Please repeat the whole listing exactly, but leave out any picture it holds.

::::::::::

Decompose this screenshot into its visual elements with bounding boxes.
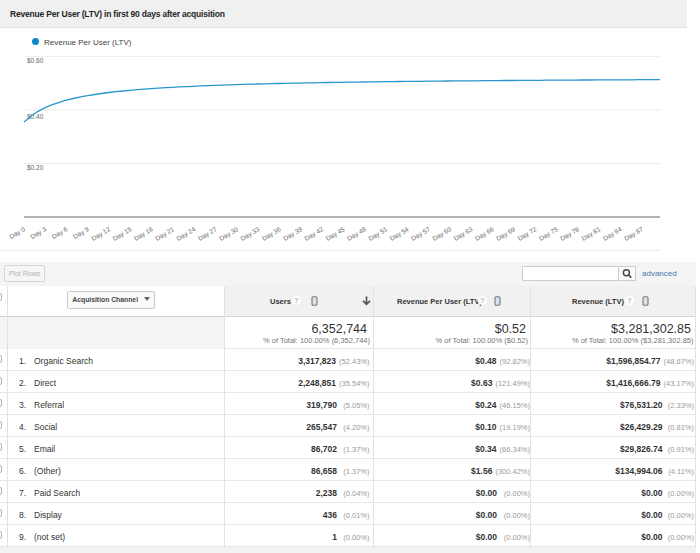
svg-text:Day 84: Day 84: [602, 225, 624, 243]
svg-text:Day 24: Day 24: [175, 225, 197, 243]
svg-text:Day 78: Day 78: [559, 225, 581, 243]
svg-text:Day 6: Day 6: [50, 225, 69, 241]
svg-text:Day 36: Day 36: [261, 225, 283, 243]
svg-text:Day 33: Day 33: [239, 225, 261, 243]
svg-text:Day 42: Day 42: [303, 225, 325, 243]
svg-text:Day 9: Day 9: [72, 225, 91, 241]
svg-text:Day 21: Day 21: [154, 225, 176, 243]
svg-text:Day 3: Day 3: [29, 225, 48, 241]
svg-text:Day 69: Day 69: [495, 225, 517, 243]
svg-text:Day 81: Day 81: [580, 225, 602, 243]
svg-text:Day 75: Day 75: [538, 225, 560, 243]
svg-text:Day 66: Day 66: [474, 225, 496, 243]
svg-text:Day 0: Day 0: [8, 225, 27, 241]
svg-text:Day 27: Day 27: [197, 225, 219, 243]
svg-text:Day 54: Day 54: [388, 225, 410, 243]
svg-text:Day 30: Day 30: [218, 225, 240, 243]
svg-text:Day 45: Day 45: [324, 225, 346, 243]
svg-text:Day 57: Day 57: [410, 225, 432, 243]
svg-text:Day 63: Day 63: [452, 225, 474, 243]
svg-text:Day 60: Day 60: [431, 225, 453, 243]
svg-text:Day 72: Day 72: [516, 225, 538, 243]
svg-text:Day 39: Day 39: [282, 225, 304, 243]
svg-text:$0.20: $0.20: [27, 164, 44, 171]
svg-text:Day 15: Day 15: [111, 225, 133, 243]
svg-text:Day 51: Day 51: [367, 225, 389, 243]
svg-text:Day 18: Day 18: [133, 225, 155, 243]
svg-text:$0.60: $0.60: [27, 57, 44, 64]
svg-text:Day 48: Day 48: [346, 225, 368, 243]
svg-text:Day 87: Day 87: [623, 225, 645, 243]
svg-text:Day 12: Day 12: [90, 225, 112, 243]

::::::::::

▶ **Answer below**
Decompose this screenshot into its visual elements with bounding boxes.
svg-text:Day 84: Day 84: [602, 225, 624, 243]
svg-text:Day 24: Day 24: [175, 225, 197, 243]
svg-text:Day 78: Day 78: [559, 225, 581, 243]
svg-text:Day 6: Day 6: [50, 225, 69, 241]
svg-text:Day 36: Day 36: [261, 225, 283, 243]
svg-text:Day 33: Day 33: [239, 225, 261, 243]
svg-text:Day 42: Day 42: [303, 225, 325, 243]
svg-text:Day 9: Day 9: [72, 225, 91, 241]
svg-text:Day 21: Day 21: [154, 225, 176, 243]
svg-text:Day 3: Day 3: [29, 225, 48, 241]
svg-text:Day 69: Day 69: [495, 225, 517, 243]
svg-text:Day 81: Day 81: [580, 225, 602, 243]
svg-text:Day 75: Day 75: [538, 225, 560, 243]
svg-text:Day 66: Day 66: [474, 225, 496, 243]
svg-text:Day 0: Day 0: [8, 225, 27, 241]
svg-text:Day 27: Day 27: [197, 225, 219, 243]
svg-text:Day 54: Day 54: [388, 225, 410, 243]
svg-text:Day 30: Day 30: [218, 225, 240, 243]
svg-text:Day 45: Day 45: [324, 225, 346, 243]
svg-text:Day 57: Day 57: [410, 225, 432, 243]
svg-text:Day 63: Day 63: [452, 225, 474, 243]
svg-text:Day 60: Day 60: [431, 225, 453, 243]
svg-text:Day 72: Day 72: [516, 225, 538, 243]
svg-text:Day 39: Day 39: [282, 225, 304, 243]
svg-text:$0.20: $0.20: [27, 164, 44, 171]
svg-text:Day 15: Day 15: [111, 225, 133, 243]
svg-text:Day 51: Day 51: [367, 225, 389, 243]
svg-text:Day 18: Day 18: [133, 225, 155, 243]
svg-text:$0.60: $0.60: [27, 57, 44, 64]
svg-text:Day 48: Day 48: [346, 225, 368, 243]
svg-text:Day 87: Day 87: [623, 225, 645, 243]
svg-text:Day 12: Day 12: [90, 225, 112, 243]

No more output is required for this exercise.